Data items
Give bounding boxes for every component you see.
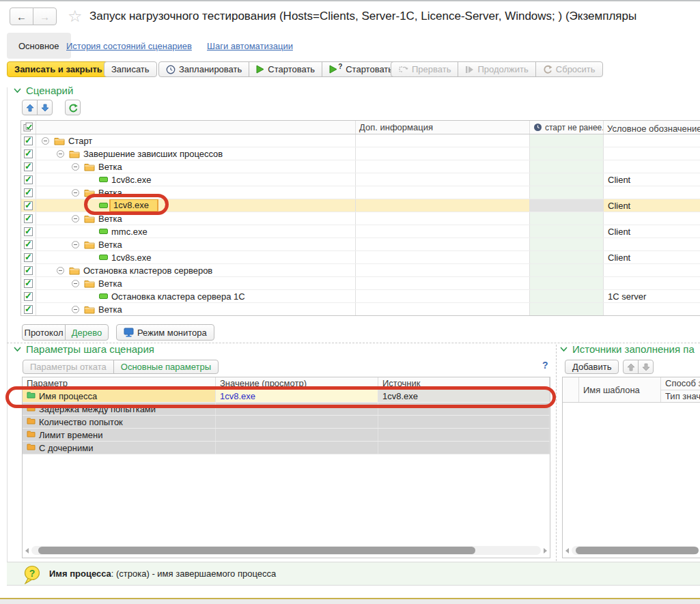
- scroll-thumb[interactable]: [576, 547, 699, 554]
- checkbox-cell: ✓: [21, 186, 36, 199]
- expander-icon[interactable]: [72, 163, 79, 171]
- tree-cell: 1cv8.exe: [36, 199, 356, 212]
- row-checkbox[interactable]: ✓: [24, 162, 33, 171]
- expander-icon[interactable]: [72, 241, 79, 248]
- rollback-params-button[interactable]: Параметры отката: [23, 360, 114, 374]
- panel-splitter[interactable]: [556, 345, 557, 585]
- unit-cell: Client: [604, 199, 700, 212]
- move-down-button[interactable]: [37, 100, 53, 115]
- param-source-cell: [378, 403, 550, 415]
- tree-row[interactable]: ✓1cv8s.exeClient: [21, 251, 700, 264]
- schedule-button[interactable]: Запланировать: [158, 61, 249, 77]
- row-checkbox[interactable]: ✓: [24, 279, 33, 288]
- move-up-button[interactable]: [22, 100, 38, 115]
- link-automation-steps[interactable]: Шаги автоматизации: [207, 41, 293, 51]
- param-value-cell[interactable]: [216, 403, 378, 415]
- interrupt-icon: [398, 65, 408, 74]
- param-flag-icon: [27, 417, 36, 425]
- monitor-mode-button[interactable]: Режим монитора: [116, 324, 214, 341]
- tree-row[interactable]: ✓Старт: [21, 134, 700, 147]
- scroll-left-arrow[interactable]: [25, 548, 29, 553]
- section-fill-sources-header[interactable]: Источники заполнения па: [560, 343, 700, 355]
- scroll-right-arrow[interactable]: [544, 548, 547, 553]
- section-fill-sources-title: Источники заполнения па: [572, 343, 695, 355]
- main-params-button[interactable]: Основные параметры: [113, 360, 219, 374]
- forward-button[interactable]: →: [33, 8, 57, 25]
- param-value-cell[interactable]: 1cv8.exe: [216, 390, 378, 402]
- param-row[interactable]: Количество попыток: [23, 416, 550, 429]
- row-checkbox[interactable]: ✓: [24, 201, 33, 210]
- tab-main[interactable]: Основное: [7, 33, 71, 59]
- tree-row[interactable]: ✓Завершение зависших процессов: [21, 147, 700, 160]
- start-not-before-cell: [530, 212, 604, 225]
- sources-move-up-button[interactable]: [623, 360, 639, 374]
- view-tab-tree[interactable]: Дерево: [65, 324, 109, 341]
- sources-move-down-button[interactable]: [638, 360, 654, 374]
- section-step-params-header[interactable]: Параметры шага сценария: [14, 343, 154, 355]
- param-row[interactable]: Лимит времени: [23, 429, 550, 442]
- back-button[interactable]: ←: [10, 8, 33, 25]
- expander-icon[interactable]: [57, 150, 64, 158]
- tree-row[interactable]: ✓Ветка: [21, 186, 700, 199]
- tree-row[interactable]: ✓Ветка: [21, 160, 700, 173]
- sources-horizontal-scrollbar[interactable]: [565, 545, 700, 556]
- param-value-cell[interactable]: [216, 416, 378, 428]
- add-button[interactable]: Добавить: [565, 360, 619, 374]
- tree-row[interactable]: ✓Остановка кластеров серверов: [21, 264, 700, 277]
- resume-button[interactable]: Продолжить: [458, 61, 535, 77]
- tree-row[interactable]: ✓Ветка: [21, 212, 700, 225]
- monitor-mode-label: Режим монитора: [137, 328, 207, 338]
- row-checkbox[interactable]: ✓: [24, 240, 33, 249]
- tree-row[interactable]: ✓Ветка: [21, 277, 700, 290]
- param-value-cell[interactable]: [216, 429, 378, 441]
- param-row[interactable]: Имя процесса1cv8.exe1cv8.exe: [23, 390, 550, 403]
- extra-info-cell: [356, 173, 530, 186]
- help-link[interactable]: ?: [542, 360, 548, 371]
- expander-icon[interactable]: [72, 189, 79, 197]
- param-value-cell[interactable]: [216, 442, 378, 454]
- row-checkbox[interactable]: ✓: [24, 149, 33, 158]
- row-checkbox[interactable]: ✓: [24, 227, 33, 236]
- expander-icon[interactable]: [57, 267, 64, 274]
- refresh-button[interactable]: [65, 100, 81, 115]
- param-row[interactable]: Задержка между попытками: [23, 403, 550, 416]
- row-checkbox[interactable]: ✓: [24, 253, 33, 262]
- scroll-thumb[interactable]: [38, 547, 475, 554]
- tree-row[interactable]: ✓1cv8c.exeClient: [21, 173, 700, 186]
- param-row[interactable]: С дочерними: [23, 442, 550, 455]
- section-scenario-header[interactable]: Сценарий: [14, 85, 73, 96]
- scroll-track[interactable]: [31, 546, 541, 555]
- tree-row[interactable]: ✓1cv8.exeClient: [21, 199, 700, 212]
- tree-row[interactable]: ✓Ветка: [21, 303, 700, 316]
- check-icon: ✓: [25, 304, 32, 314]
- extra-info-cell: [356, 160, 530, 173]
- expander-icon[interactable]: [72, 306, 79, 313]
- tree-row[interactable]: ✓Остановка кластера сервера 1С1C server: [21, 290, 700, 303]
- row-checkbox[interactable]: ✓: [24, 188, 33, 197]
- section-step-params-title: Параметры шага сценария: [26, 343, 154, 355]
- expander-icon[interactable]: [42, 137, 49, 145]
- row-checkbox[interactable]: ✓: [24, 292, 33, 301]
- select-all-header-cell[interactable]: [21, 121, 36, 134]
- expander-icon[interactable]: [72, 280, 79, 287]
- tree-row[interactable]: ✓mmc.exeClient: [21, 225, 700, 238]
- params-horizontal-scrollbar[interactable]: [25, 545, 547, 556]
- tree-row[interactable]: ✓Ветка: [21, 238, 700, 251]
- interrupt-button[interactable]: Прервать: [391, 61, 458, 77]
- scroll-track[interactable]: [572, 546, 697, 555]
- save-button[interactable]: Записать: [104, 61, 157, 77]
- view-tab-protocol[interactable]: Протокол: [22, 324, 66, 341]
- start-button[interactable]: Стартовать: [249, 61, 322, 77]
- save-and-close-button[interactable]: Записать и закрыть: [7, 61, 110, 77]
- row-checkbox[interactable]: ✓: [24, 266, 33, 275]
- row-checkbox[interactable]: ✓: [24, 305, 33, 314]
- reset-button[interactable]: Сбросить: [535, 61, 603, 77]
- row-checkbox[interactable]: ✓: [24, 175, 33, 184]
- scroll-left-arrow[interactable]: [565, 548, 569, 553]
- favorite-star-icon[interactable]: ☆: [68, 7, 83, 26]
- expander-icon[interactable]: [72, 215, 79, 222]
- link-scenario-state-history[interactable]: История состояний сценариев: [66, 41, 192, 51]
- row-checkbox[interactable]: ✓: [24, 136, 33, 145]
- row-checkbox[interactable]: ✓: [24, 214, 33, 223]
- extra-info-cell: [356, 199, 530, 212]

§ EXERCISE GOAL:
From the entries above, copy out every line where the string "params" appears.

§ REPLY:
- rollback-params-button[interactable]: Параметры отката: [23, 360, 114, 374]
- main-params-button[interactable]: Основные параметры: [113, 360, 219, 374]
- section-step-params-header[interactable]: Параметры шага сценария: [14, 343, 154, 355]
- section-step-params-title: Параметры шага сценария: [26, 343, 154, 355]
- params-horizontal-scrollbar[interactable]: [25, 545, 547, 556]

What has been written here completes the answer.